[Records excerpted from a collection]
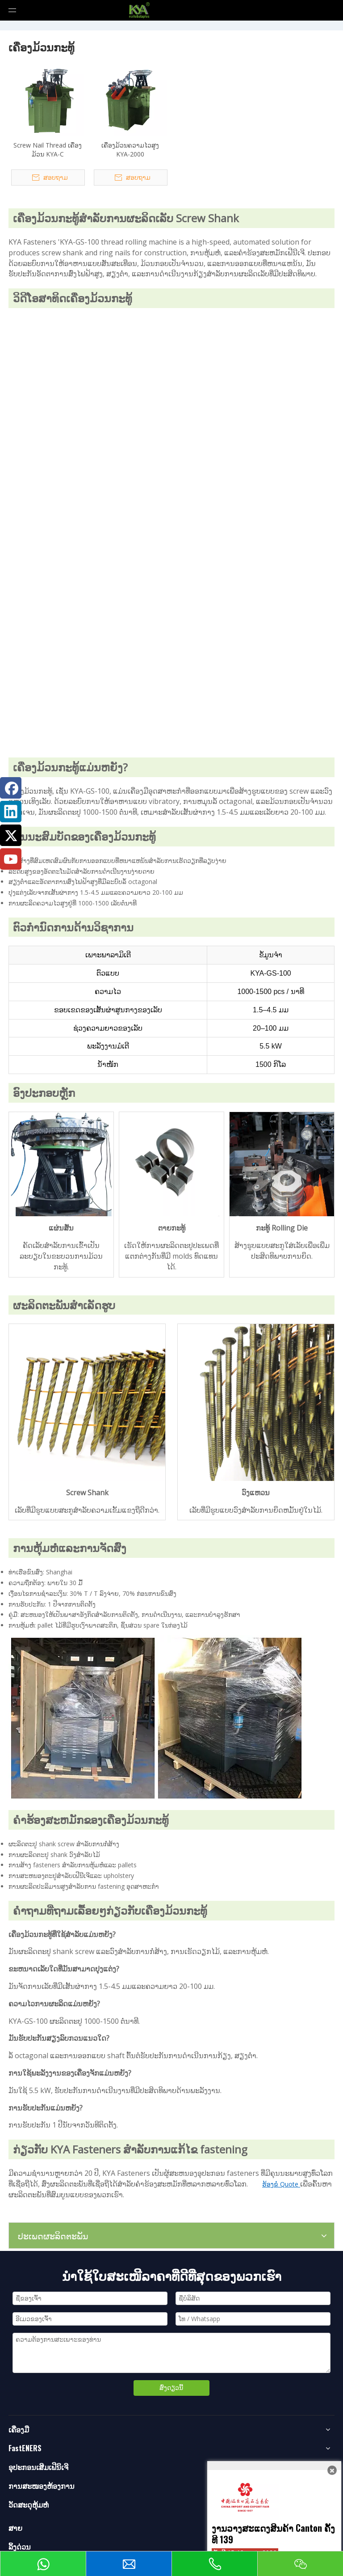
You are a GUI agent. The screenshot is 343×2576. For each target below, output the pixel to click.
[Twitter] (10, 835)
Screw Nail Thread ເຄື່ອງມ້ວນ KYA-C (47, 149)
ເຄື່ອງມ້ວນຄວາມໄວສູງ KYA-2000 (130, 149)
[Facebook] (10, 788)
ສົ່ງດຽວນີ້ (171, 2387)
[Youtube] (10, 859)
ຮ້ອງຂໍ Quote (281, 2184)
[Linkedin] (10, 811)
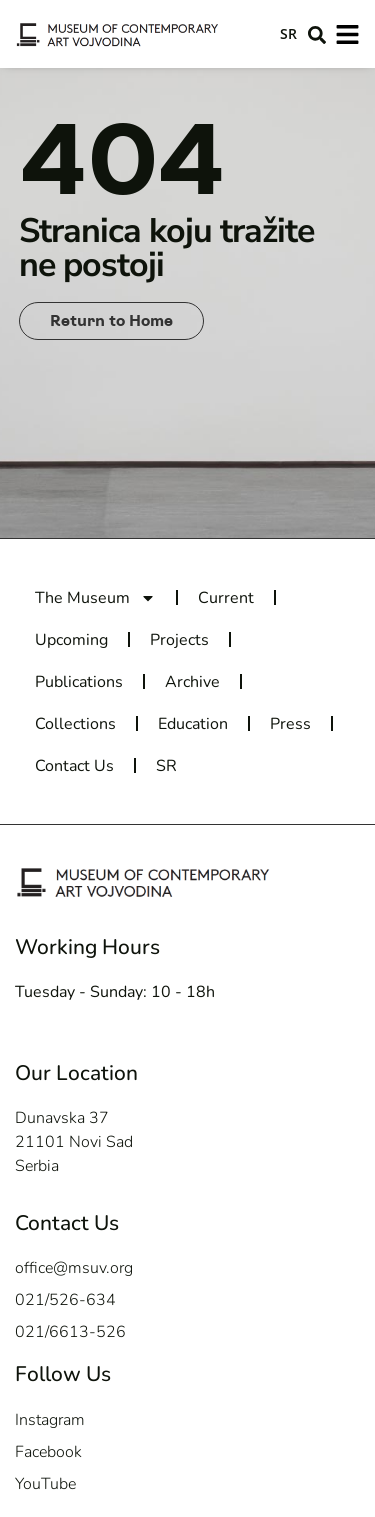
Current (226, 598)
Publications (79, 682)
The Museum (95, 598)
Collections (75, 724)
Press (290, 724)
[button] (317, 35)
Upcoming (71, 640)
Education (193, 724)
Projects (179, 640)
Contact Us (74, 766)
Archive (192, 682)
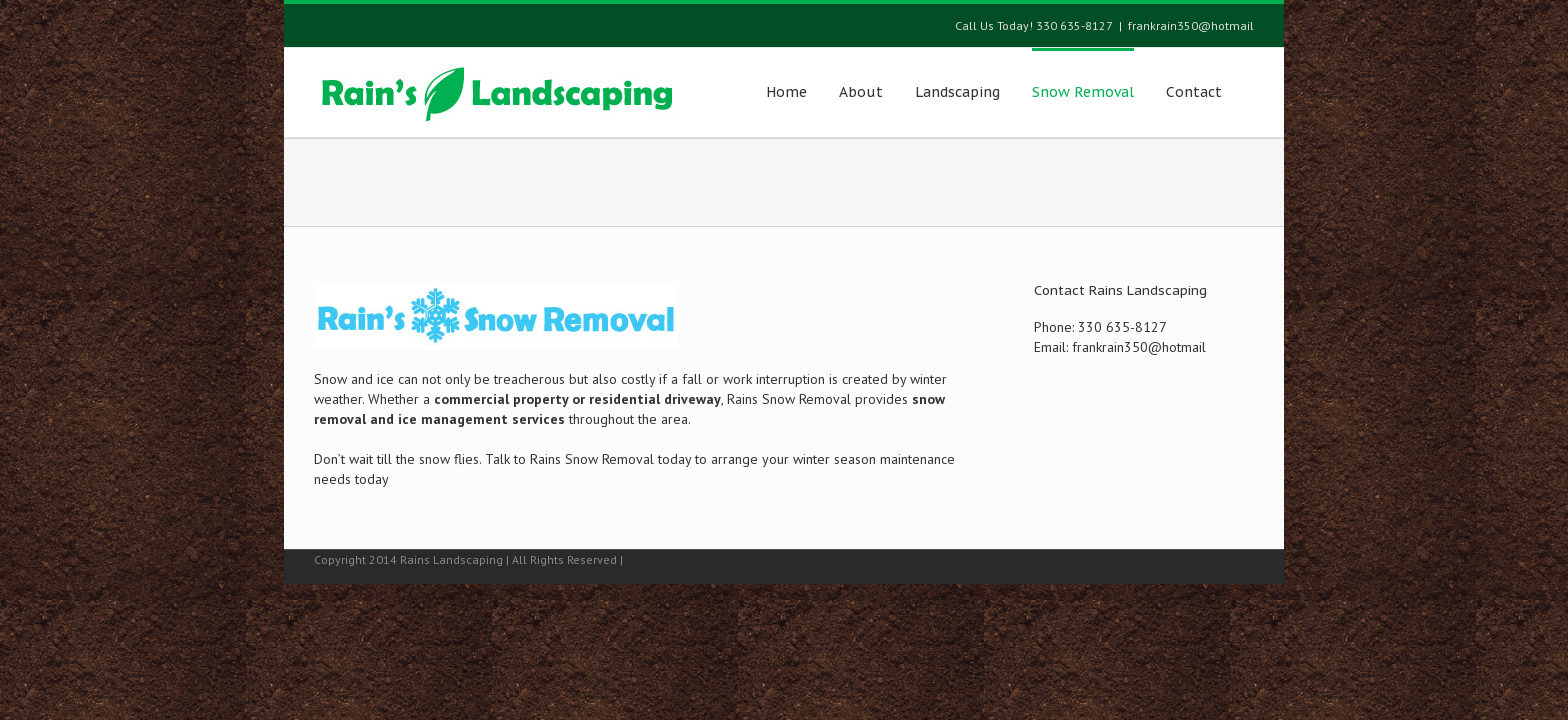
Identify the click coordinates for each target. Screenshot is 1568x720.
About (861, 92)
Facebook (1249, 558)
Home (786, 92)
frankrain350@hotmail (1191, 25)
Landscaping (957, 92)
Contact (1194, 92)
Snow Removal (1083, 92)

[Task] Each line between the one holding "Screw Nail Thread ເຄື່ອງມ້ວນ KYA-C (47, 149)" and the one holding "Publications (79, 682)", inclusive, should be copied exactly as it appears above, and pictures should be omitted.

[Result of this exercise]
Screw Nail Thread ເຄື່ອງມ້ວນ KYA-C (47, 149)
ເຄື່ອງມ້ວນຄວາມໄວສູງ KYA-2000 (130, 149)
[Facebook] (10, 788)
ສົ່ງດຽວນີ້ (171, 2387)
[Youtube] (10, 859)
ຮ້ອງຂໍ Quote (281, 2184)
[Linkedin] (10, 811)
Current (226, 598)
Publications (79, 682)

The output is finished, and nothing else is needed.